Records for the task:
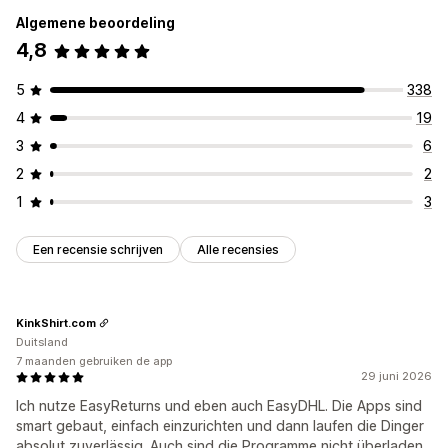
Algemene beoordeling
4,8
5
338
4
19
3
6
2
2
1
3
Een recensie schrijven
Alle recensies
KinkShirt.com
Duitsland
7 maanden gebruiken de app
29 juni 2026
Ich nutze EasyReturns und eben auch EasyDHL. Die Apps sind
smart gebaut, einfach einzurichten und dann laufen die Dinger
absolut zuverlässig. Auch sind die Programme nicht überladen,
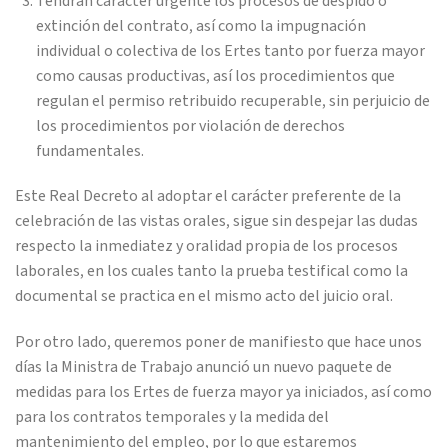
Tendrán carácter urgente los procesos de despido o
extinción del contrato, así como la impugnación
individual o colectiva de los Ertes tanto por fuerza mayor
como causas productivas, así los procedimientos que
regulan el permiso retribuido recuperable, sin perjuicio de
los procedimientos por violación de derechos
fundamentales.
Este Real Decreto al adoptar el carácter preferente de la
celebración de las vistas orales, sigue sin despejar las dudas
respecto la inmediatez y oralidad propia de los procesos
laborales, en los cuales tanto la prueba testifical como la
documental se practica en el mismo acto del juicio oral.
Por otro lado, queremos poner de manifiesto que hace unos
días la Ministra de Trabajo anunció un nuevo paquete de
medidas para los Ertes de fuerza mayor ya iniciados, así como
para los contratos temporales y la medida del
mantenimiento del empleo, por lo que estaremos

Required action:
Repeat the records above word for word. Pictures stay out of the copy.

Output of the task:
Algemene beoordeling
4,8
5
338
4
19
3
6
2
2
1
3
Een recensie schrijven
Alle recensies
KinkShirt.com
Duitsland
7 maanden gebruiken de app
29 juni 2026
Ich nutze EasyReturns und eben auch EasyDHL. Die Apps sind
smart gebaut, einfach einzurichten und dann laufen die Dinger
absolut zuverlässig. Auch sind die Programme nicht überladen,
Tendrán carácter urgente los procesos de despido o
extinción del contrato, así como la impugnación
individual o colectiva de los Ertes tanto por fuerza mayor
como causas productivas, así los procedimientos que
regulan el permiso retribuido recuperable, sin perjuicio de
los procedimientos por violación de derechos
fundamentales.
Este Real Decreto al adoptar el carácter preferente de la
celebración de las vistas orales, sigue sin despejar las dudas
respecto la inmediatez y oralidad propia de los procesos
laborales, en los cuales tanto la prueba testifical como la
documental se practica en el mismo acto del juicio oral.
Por otro lado, queremos poner de manifiesto que hace unos
días la Ministra de Trabajo anunció un nuevo paquete de
medidas para los Ertes de fuerza mayor ya iniciados, así como
para los contratos temporales y la medida del
mantenimiento del empleo, por lo que estaremos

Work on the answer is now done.